Household net worth fell $56.8 billion, or 2.5 percent, in the September 2022 quarter, following similar falls in the March and June 2022 quarters.
“In the first nine months of 2022, household net worth fell $179.4 billion, a decline of 7.4 percent,” national accounts institutional sector insights senior manager Paul Pascoe said.
Driving the fall in net worth was owner-occupied property, down $91.1 billion, and financial assets (including shares and investment funds) down $78.6 billion.
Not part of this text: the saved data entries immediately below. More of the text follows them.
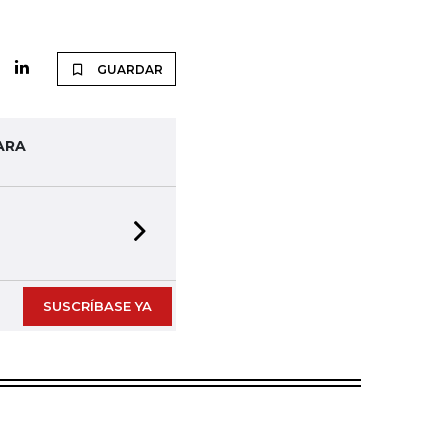
GUARDAR
ARA
Next slide
SUSCRÍBASE YA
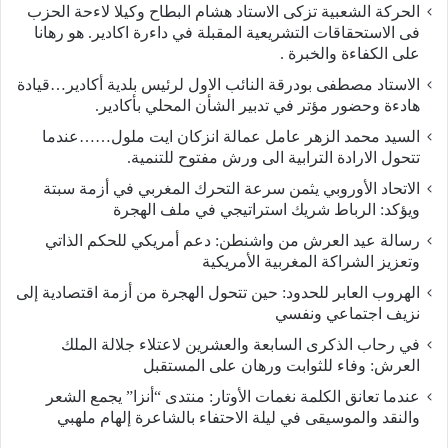
الحركة الشعبية تزكى الاستاد هشام البطاح وكيلا لاءحة الحزب
فى الاستحقاقات التشريعية المقبلة في داءرة اكادير. هو رهانا
على الكفاءة والخبرة .
الاستاد مصطفى بودرقة النائب الاول لرئيس بلدية أكادير…قيادة
هادءة وحضور مؤتر في تدبير الشأن المحلي بأكادير.
السيد محمد الزهر عامل عمالة انزكان ايت ملول……عندما
تتحول الارادة الترابية الى ورش مفتوح للتنمية.
الاتحاد الأوروبي يثمن سرعة التحرك المغربي في أزمة سبتة
ويؤكد: الرباط شريك استراتيجي في ملف الهجرة
رسالة عيد العرش من واشنطن: دعم أمريكي للحكم الذاتي
وتعزيز الشراكة المغربية الأمريكية
​الهروب العابر للحدود: حين تتحول الهجرة من أزمة اقتصادية إلى
نزيف اجتماعي ونفسي
في رحاب الذكرى السابعة والعشرين لاعتلاء جلالة الملك
العرش: وفاء للثوابت ورهان على المستقبل
​عندما تعانق الكلمة نغمات الأوتار: منتدى “أنزا” يجمع الشعر
والنقد والموسيقى في ليلة الاحتفاء بالشاعرة إلهام ملهبي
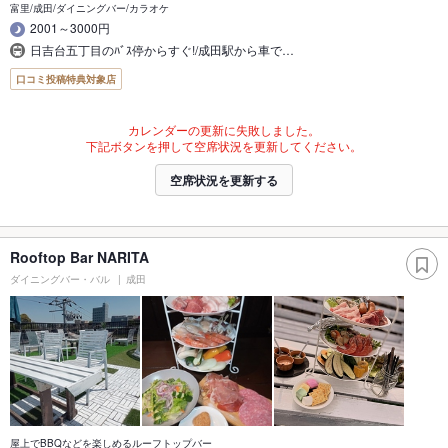
富里/成田/ダイニングバー/カラオケ
2001～3000円
日吉台五丁目のﾊﾞｽ停からすぐ!/成田駅から車で…
口コミ投稿特典対象店
カレンダーの更新に失敗しました。
下記ボタンを押して空席状況を更新してください。
空席状況を更新する
Rooftop Bar NARITA
ダイニングバー・バル
成田
屋上でBBQなどを楽しめるルーフトップバー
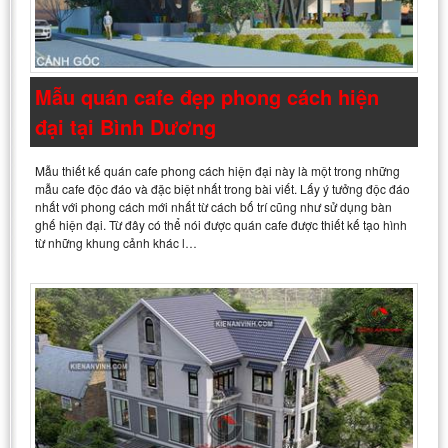
Mẫu quán cafe đẹp phong cách hiện
đại tại Bình Dương
Mẫu thiết kế quán cafe phong cách hiện đại này là một trong những
mẫu cafe độc đáo và đặc biệt nhất trong bài viết. Lấy ý tưởng độc đáo
nhất với phong cách mới nhất từ cách bố trí cũng như sử dụng bàn
ghế hiện đại. Từ đây có thể nói được quán cafe được thiết kế tạo hình
từ những khung cảnh khác l…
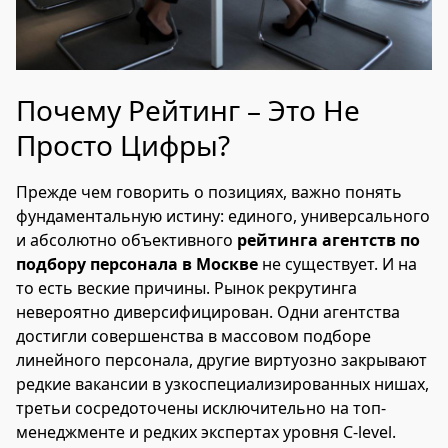
Почему Рейтинг – Это Не
Просто Цифры?
Прежде чем говорить о позициях, важно понять
фундаментальную истину: единого, универсального
и абсолютно объективного
рейтинга агентств по
подбору персонала в Москве
не существует. И на
то есть веские причины. Рынок рекрутинга
невероятно диверсифицирован. Одни агентства
достигли совершенства в массовом подборе
линейного персонала, другие виртуозно закрывают
редкие вакансии в узкоспециализированных нишах,
третьи сосредоточены исключительно на топ-
менеджменте и редких экспертах уровня C-level.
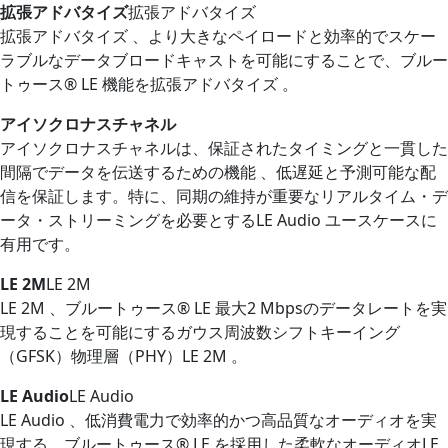
拡張アドバタイズ
拡張アドバタイズ
拡張アドバタイズ 、より大きなペイロードと効率的でスケー
ラブルなデータブロードキャストを可能にすることで、ブルー
トゥース® LE 機能を拡張アドバタイズ 。
アイソクロナスチャネル
アイソクロナスチャネルは、保証されたタイミングと一貫した
間隔でデータを伝送するための機能 、低遅延と予測可能な配
信を保証します。特に、同期の維持が重要なリアルタイム・デ
ータ・ストリーミングを必要とするLE Audio ユースケースに
有用です。
LE 2M
LE 2M
LE 2M 、ブルートゥース® LE 最大2 Mbpsのデータレートを実
現することを可能にするガウス周波数シフトキーイング
（GFSK）物理層（PHY）LE 2M 。
LE Audio
LE Audio
LE Audio 、低消費電力で効率的かつ高品質なオーディオを実
現する、ブルートゥース® LE を採用した柔軟なオーディオLE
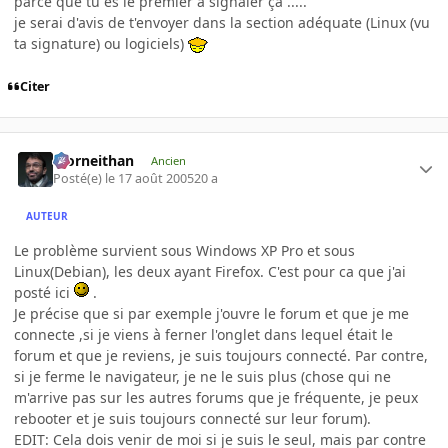
parce que tu es le premier à signaler ça .....
je serai d'avis de t'envoyer dans la section adéquate (Linux (vu
ta signature) ou logiciels)
Citer
Morneithan
Ancien
Posté(e)
le 17 août 2005
20 a
AUTEUR
Le problème survient sous Windows XP Pro et sous
Linux(Debian), les deux ayant Firefox. C'est pour ca que j'ai
posté ici
.
Je précise que si par exemple j'ouvre le forum et que je me
connecte ,si je viens à ferner l'onglet dans lequel était le
forum et que je reviens, je suis toujours connecté. Par contre,
si je ferme le navigateur, je ne le suis plus (chose qui ne
m'arrive pas sur les autres forums que je fréquente, je peux
rebooter et je suis toujours connecté sur leur forum).
EDIT: Cela dois venir de moi si je suis le seul, mais par contre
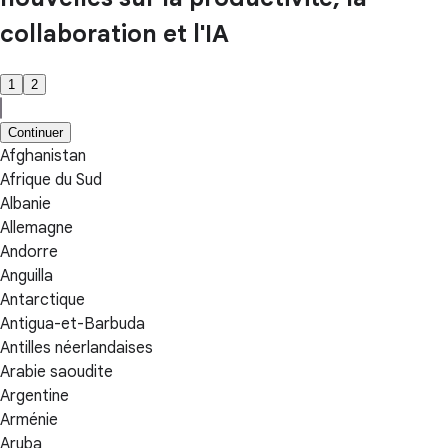
collaboration et l'IA
1
2
Continuer
Afghanistan
Afrique du Sud
Albanie
Allemagne
Andorre
Anguilla
Antarctique
Antigua-et-Barbuda
Antilles néerlandaises
Arabie saoudite
Argentine
Arménie
Aruba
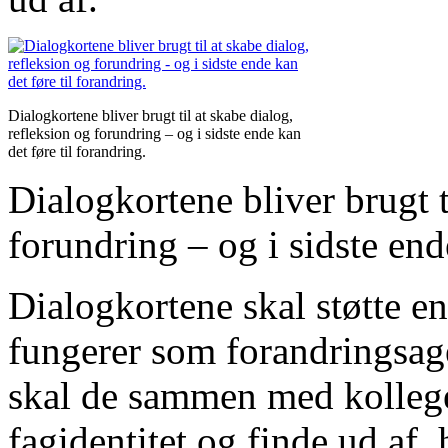
Dialogkortene bliver brugt til at skabe dialog,
refleksion og forundring – og i sidste ende kan
det føre til forandring.
Dialogkortene bliver brugt t
forundring – og i sidste end
Dialogkortene skal støtte e
fungerer som forandringsag
skal de sammen med kollege
fagidentitet og finde ud af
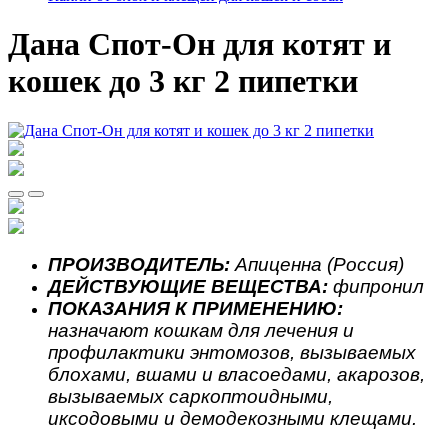
Дана Спот-Он для котят и
кошек до 3 кг 2 пипетки
ПРОИЗВОДИТЕЛЬ:
Апиценна (Россия)
ДЕЙСТВУЮЩИЕ ВЕЩЕСТВА:
фипронил
ПОКАЗАНИЯ К ПРИМЕНЕНИЮ:
назначают кошкам для лечения и
профилактики энтомозов, вызываемых
блохами, вшами и власоедами, акарозов,
вызываемых саркоптоидными,
иксодовыми и демодекозными клещами.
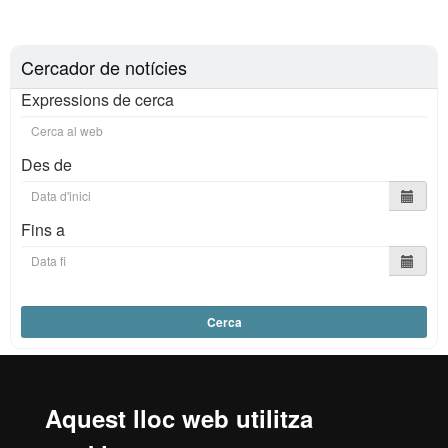
Cercador de notícies
Expressions de cerca
Des de
Fins a
Cerca
Aquest lloc web utilitza
Reconeixement internacional de l'excel·lència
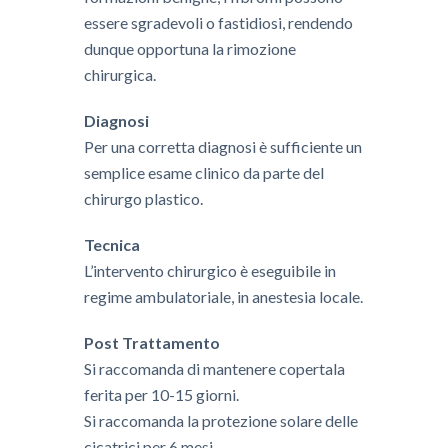
essere sgradevoli o fastidiosi, rendendo
dunque opportuna la rimozione
chirurgica.
Diagnosi
Per una corretta diagnosi è sufficiente un
semplice esame clinico da parte del
chirurgo plastico.
Tecnica
​​L’intervento chirurgico è eseguibile in
regime ambulatoriale, in anestesia locale.
Post Trattamento
Si raccomanda di mantenere copertala
ferita per 10-15 giorni.
Si raccomanda la protezione solare delle
cicatrici per 6 mesi.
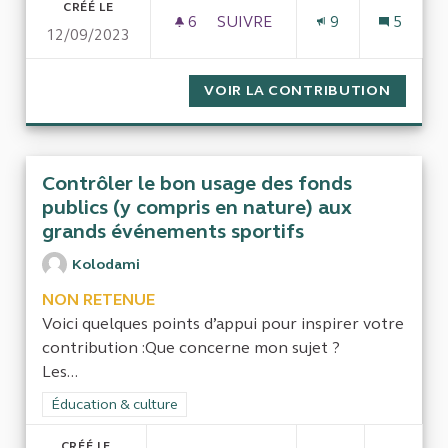
CRÉÉ LE
6
6 ABONNÉS
SUIVRE
9
5
12/09/2023
TRANSFERTS FINANCIERS VE
VOIR LA CONTRIBUTION
TRANSF
Contrôler le bon usage des fonds
publics (y compris en nature) aux
grands événements sportifs
Kolodami
NON RETENUE
Voici quelques points d’appui pour inspirer votre
contribution :Que concerne mon sujet ?
Les...
Filtrer les résultats de la catégorie : Éducation & culture
Éducation & culture
CRÉÉ LE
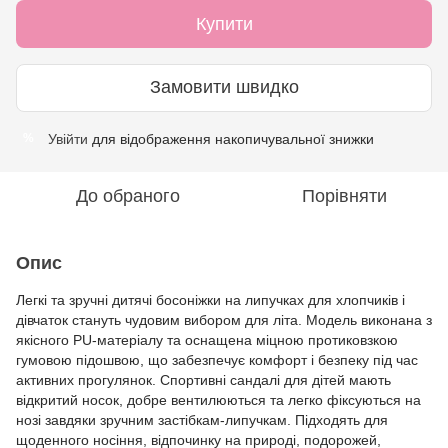
Купити
Замовити швидко
Увійти
для відображення накопичувальної знижки
%
До обраного
Порівняти
Опис
Легкі та зручні дитячі босоніжки на липучках для хлопчиків і
дівчаток стануть чудовим вибором для літа. Модель виконана з
якісного PU-матеріалу та оснащена міцною протиковзкою
гумовою підошвою, що забезпечує комфорт і безпеку під час
активних прогулянок. Спортивні сандалі для дітей мають
відкритий носок, добре вентилюються та легко фіксуються на
нозі завдяки зручним застібкам-липучкам. Підходять для
щоденного носіння, відпочинку на природі, подорожей,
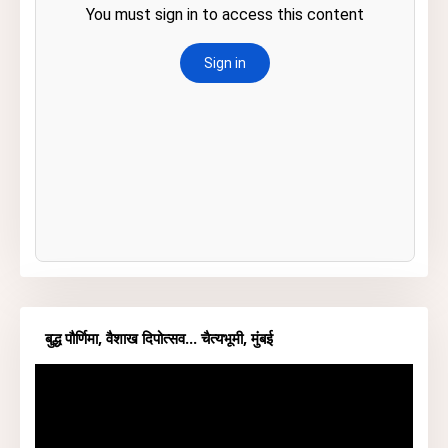
बुद्ध पौर्णिमा, वैशाख दिपोत्सव... चैत्यभूमी, मुंबई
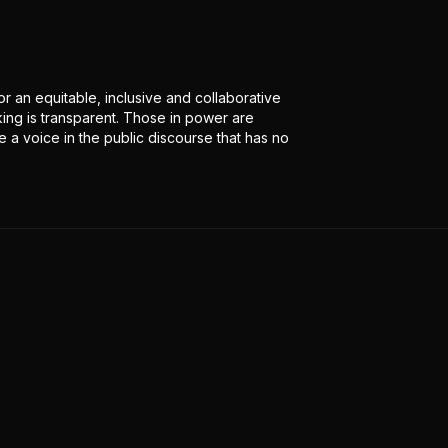
r an equitable, inclusive and collaborative
ing is transparent. Those in power are
 a voice in the public discourse that has no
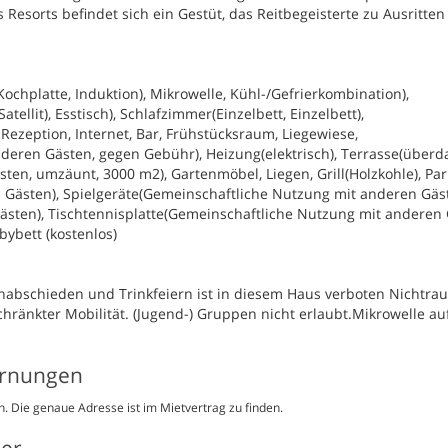
Resorts befindet sich ein Gestüt, das Reitbegeisterte zu Ausritten
ochplatte, Induktion), Mikrowelle, Kühl-/Gefrierkombination),
ellit), Esstisch), Schlafzimmer(Einzelbett, Einzelbett),
ezeption, Internet, Bar, Frühstücksraum, Liegewiese,
ren Gästen, gegen Gebühr), Heizung(elektrisch), Terrasse(überda
n, umzäunt, 3000 m2), Gartenmöbel, Liegen, Grill(Holzkohle), Par
Gästen), Spielgeräte(Gemeinschaftliche Nutzung mit anderen Gäst
sten), Tischtennisplatte(Gemeinschaftliche Nutzung mit anderen 
bybett (kostenlos)
nabschieden und Trinkfeiern ist in diesem Haus verboten Nichtrau
chränkter Mobilität. (Jugend-) Gruppen nicht erlaubt.Mikrowelle au
ernungen
. Die genaue Adresse ist im Mietvertrag zu finden.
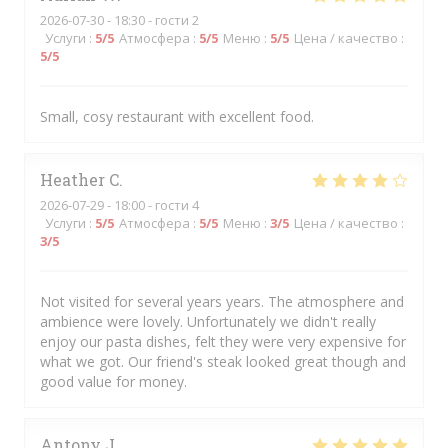
2026-07-30
- 18:30 - гости 2
Услуги
:
5
/5
Атмосфера
:
5
/5
Меню
:
5
/5
Цена / качество
:
5
/5
Small, cosy restaurant with excellent food.
Heather
C
2026-07-29
- 18:00 - гости 4
Услуги
:
5
/5
Атмосфера
:
5
/5
Меню
:
3
/5
Цена / качество
:
3
/5
Not visited for several years years. The atmosphere and
ambience were lovely. Unfortunately we didn't really
enjoy our pasta dishes, felt they were very expensive for
what we got. Our friend's steak looked great though and
good value for money.
Antony
J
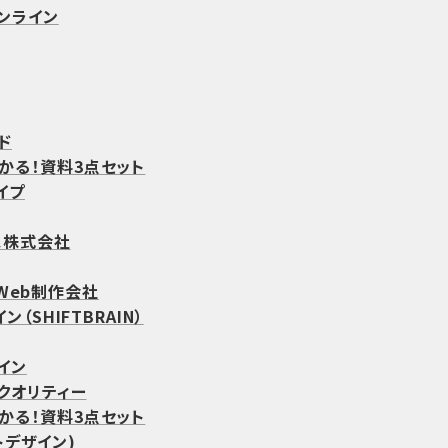
ンライン
ド
わかる！資料3点セット
イプ
ス株式会社
Web制作会社
（SHIFTBRAIN）
イン
クオリティー
わかる！資料3点セット
ットデザイン)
In addition, household debt rose $9.6 billion.
These changes mean that household net worth at September 2022 of $2,250 billion is now just above the value recorded at June 2021, of $2,237 billion.
Net worth is the value of all assets owned by households less the value of all their liabilities.
Quarter | Net Worth |
Jun-16 | 1444300000000 |
Sep-16 | 1498634000000 |
Dec-16 | 1525506000000 |
Mar-17 | 1533950000000 |
Jun-17 | 1570526000000 |
Sep-17 | 1601764000000 |
Dec-17 | 1636390000000 |
Mar-18 | 1652111000000 |
Jun-18 | 1658487000000 |
Sep-18 | 1692893000000 |
Dec-18 | 1702020000000 |
Mar-19 | 1726878000000 |
Jun-19 | 1719222000000 |
Sep-19 | 1746717000000 |
Dec-19 | 1786324000000 |
Mar-20 | 1806738000000 |
Jun-20 | 1841169000000 |
Sep-20 | 1922135000000 |
Dec-20 | 2044246000000 |
Mar-21 | 2161215000000 |
Jun-21 | 2236969000000 |
Sep-21 | 2334940000000 |
Dec-21 | 2428942000000 |
Mar-22 | 2381653000000 |
Jun-22 | 2306357000000 |
Sep-22 | 2249561000000 |
The fall in household net worth in the September 2022 quarter was mainly driven by the decrease in residential property valuations, particularly land. The fall in household owner occupied property assets accounted for $41.6 billion (73.2 percent) of the fall in net worth since the June quarter.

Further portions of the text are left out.